Exercise. Copy exactly the line containing "Task: Click on the Become a Tutor" and all the lines that follow it to the end of the records, minus the pictures.
[Extracted entries Boundary: Start]
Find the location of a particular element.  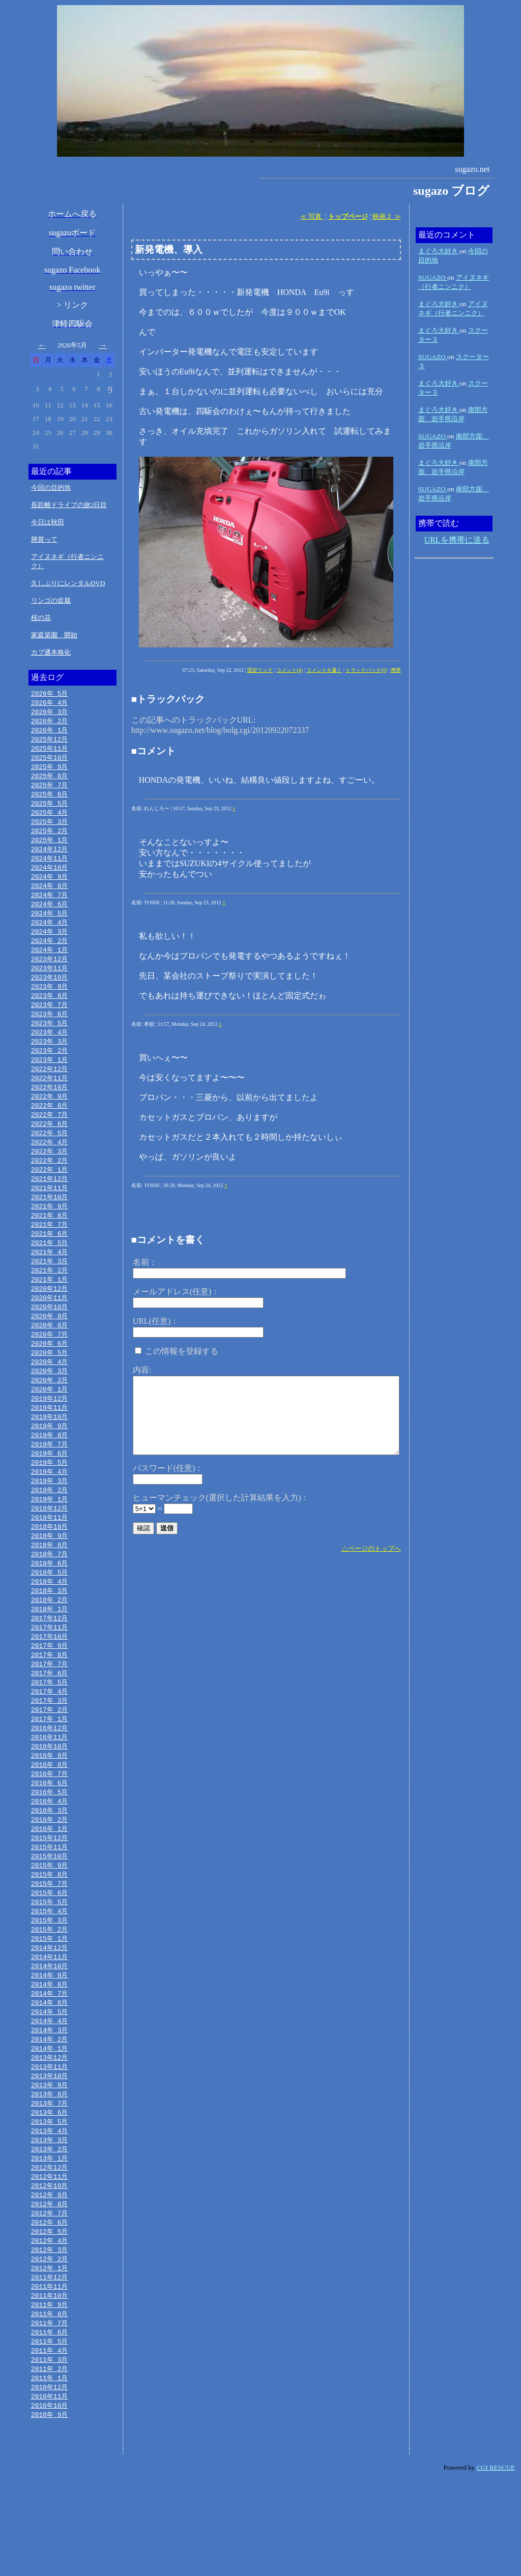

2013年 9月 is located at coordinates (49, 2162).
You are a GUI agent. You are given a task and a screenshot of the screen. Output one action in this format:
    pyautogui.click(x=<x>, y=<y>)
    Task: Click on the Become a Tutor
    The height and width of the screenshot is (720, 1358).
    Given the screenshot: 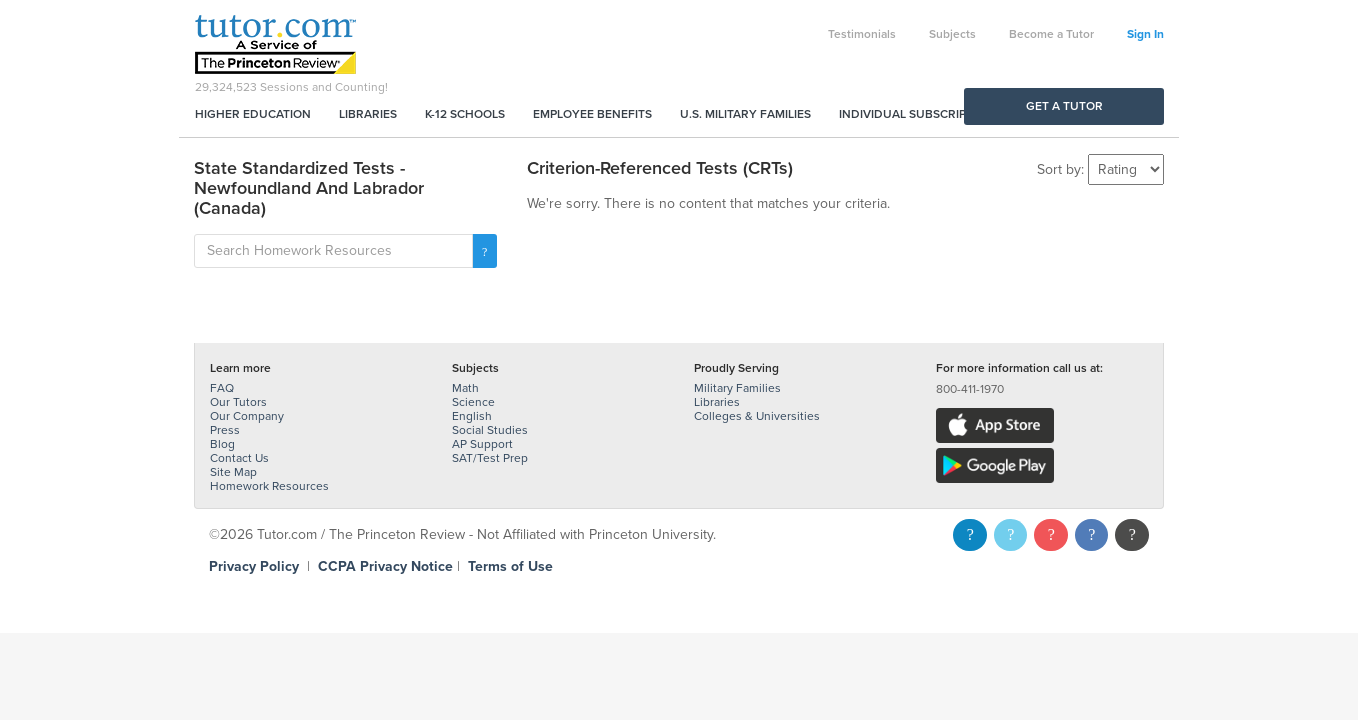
[Extracted entries Boundary: End]
Your solution.
    Task: Click on the Become a Tutor
    The height and width of the screenshot is (720, 1358).
    Given the screenshot: 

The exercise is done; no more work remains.